- **TASK OBJECTIVE**:
Write out the entries again exactly as they are given.

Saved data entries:
____

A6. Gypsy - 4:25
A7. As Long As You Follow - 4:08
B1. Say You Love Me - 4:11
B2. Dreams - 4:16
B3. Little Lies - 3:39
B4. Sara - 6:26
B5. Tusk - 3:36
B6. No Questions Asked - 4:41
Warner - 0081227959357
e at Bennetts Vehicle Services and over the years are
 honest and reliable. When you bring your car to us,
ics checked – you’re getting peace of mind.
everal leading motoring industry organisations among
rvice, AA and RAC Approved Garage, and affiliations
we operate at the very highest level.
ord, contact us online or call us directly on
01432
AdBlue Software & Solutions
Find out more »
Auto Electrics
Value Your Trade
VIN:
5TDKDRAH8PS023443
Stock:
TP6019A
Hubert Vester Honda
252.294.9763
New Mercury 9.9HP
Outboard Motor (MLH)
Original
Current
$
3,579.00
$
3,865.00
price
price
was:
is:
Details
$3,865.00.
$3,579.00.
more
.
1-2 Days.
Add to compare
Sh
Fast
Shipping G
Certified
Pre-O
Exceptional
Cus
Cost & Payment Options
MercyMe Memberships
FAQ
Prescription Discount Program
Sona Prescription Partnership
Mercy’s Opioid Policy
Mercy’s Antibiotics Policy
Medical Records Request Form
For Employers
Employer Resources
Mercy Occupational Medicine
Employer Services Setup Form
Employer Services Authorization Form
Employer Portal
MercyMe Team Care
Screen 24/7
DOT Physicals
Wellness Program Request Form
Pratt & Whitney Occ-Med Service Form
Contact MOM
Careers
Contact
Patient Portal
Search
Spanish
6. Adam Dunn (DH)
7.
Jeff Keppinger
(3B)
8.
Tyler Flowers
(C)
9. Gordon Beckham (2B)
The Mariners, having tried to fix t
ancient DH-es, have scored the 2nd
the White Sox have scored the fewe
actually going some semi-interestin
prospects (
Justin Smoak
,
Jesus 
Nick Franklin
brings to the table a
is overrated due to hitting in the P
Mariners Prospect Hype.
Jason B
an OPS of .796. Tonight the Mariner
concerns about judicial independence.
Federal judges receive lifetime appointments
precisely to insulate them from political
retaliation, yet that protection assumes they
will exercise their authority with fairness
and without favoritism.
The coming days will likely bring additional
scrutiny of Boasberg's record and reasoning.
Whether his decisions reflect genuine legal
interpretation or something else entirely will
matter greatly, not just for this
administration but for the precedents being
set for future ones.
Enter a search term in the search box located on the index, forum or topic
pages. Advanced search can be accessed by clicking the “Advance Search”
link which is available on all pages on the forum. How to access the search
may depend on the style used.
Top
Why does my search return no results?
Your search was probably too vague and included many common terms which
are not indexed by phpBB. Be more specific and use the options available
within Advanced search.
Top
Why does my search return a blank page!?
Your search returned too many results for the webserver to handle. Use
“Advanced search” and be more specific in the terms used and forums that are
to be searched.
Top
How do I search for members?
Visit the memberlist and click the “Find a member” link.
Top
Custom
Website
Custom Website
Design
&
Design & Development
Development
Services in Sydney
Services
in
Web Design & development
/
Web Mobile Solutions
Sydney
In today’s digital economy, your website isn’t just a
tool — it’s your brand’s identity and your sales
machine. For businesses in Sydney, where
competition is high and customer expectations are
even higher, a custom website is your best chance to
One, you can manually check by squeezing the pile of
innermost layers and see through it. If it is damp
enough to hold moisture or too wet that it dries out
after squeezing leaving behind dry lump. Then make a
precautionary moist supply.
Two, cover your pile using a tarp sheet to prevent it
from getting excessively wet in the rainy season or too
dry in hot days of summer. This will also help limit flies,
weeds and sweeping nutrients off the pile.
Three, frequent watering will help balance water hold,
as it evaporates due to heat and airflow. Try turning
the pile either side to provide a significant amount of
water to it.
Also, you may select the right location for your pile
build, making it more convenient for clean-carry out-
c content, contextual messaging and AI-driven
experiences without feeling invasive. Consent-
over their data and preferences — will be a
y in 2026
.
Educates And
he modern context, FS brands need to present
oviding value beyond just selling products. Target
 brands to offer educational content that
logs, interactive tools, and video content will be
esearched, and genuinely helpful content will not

____

- **YOUR RESPONSE**:
A6. Gypsy - 4:25
A7. As Long As You Follow - 4:08
B1. Say You Love Me - 4:11
B2. Dreams - 4:16
B3. Little Lies - 3:39
B4. Sara - 6:26
B5. Tusk - 3:36
B6. No Questions Asked - 4:41
Warner - 0081227959357
e at Bennetts Vehicle Services and over the years are
 honest and reliable. When you bring your car to us,
ics checked – you’re getting peace of mind.
everal leading motoring industry organisations among
rvice, AA and RAC Approved Garage, and affiliations
we operate at the very highest level.
ord, contact us online or call us directly on
01432
AdBlue Software & Solutions
Find out more »
Auto Electrics
Value Your Trade
VIN:
5TDKDRAH8PS023443
Stock:
TP6019A
Hubert Vester Honda
252.294.9763
New Mercury 9.9HP
Outboard Motor (MLH)
Original
Current
$
3,579.00
$
3,865.00
price
price
was:
is:
Details
$3,865.00.
$3,579.00.
more
.
1-2 Days.
Add to compare
Sh
Fast
Shipping G
Certified
Pre-O
Exceptional
Cus
Cost & Payment Options
MercyMe Memberships
FAQ
Prescription Discount Program
Sona Prescription Partnership
Mercy’s Opioid Policy
Mercy’s Antibiotics Policy
Medical Records Request Form
For Employers
Employer Resources
Mercy Occupational Medicine
Employer Services Setup Form
Employer Services Authorization Form
Employer Portal
MercyMe Team Care
Screen 24/7
DOT Physicals
Wellness Program Request Form
Pratt & Whitney Occ-Med Service Form
Contact MOM
Careers
Contact
Patient Portal
Search
Spanish
6. Adam Dunn (DH)
7.
Jeff Keppinger
(3B)
8.
Tyler Flowers
(C)
9. Gordon Beckham (2B)
The Mariners, having tried to fix t
ancient DH-es, have scored the 2nd
the White Sox have scored the fewe
actually going some semi-interestin
prospects (
Justin Smoak
,
Jesus 
Nick Franklin
brings to the table a
is overrated due to hitting in the P
Mariners Prospect Hype.
Jason B
an OPS of .796. Tonight the Mariner
concerns about judicial independence.
Federal judges receive lifetime appointments
precisely to insulate them from political
retaliation, yet that protection assumes they
will exercise their authority with fairness
and without favoritism.
The coming days will likely bring additional
scrutiny of Boasberg's record and reasoning.
Whether his decisions reflect genuine legal
interpretation or something else entirely will
matter greatly, not just for this
administration but for the precedents being
set for future ones.
Enter a search term in the search box located on the index, forum or topic
pages. Advanced search can be accessed by clicking the “Advance Search”
link which is available on all pages on the forum. How to access the search
may depend on the style used.
Top
Why does my search return no results?
Your search was probably too vague and included many common terms which
are not indexed by phpBB. Be more specific and use the options available
within Advanced search.
Top
Why does my search return a blank page!?
Your search returned too many results for the webserver to handle. Use
“Advanced search” and be more specific in the terms used and forums that are
to be searched.
Top
How do I search for members?
Visit the memberlist and click the “Find a member” link.
Top
Custom
Website
Custom Website
Design
&
Design & Development
Development
Services in Sydney
Services
in
Web Design & development
/
Web Mobile Solutions
Sydney
In today’s digital economy, your website isn’t just a
tool — it’s your brand’s identity and your sales
machine. For businesses in Sydney, where
competition is high and customer expectations are
even higher, a custom website is your best chance to
One, you can manually check by squeezing the pile of
innermost layers and see through it. If it is damp
enough to hold moisture or too wet that it dries out
after squeezing leaving behind dry lump. Then make a
precautionary moist supply.
Two, cover your pile using a tarp sheet to prevent it
from getting excessively wet in the rainy season or too
dry in hot days of summer. This will also help limit flies,
weeds and sweeping nutrients off the pile.
Three, frequent watering will help balance water hold,
as it evaporates due to heat and airflow. Try turning
the pile either side to provide a significant amount of
water to it.
Also, you may select the right location for your pile
build, making it more convenient for clean-carry out-
c content, contextual messaging and AI-driven
experiences without feeling invasive. Consent-
over their data and preferences — will be a
y in 2026
.
Educates And
he modern context, FS brands need to present
oviding value beyond just selling products. Target
 brands to offer educational content that
logs, interactive tools, and video content will be
esearched, and genuinely helpful content will not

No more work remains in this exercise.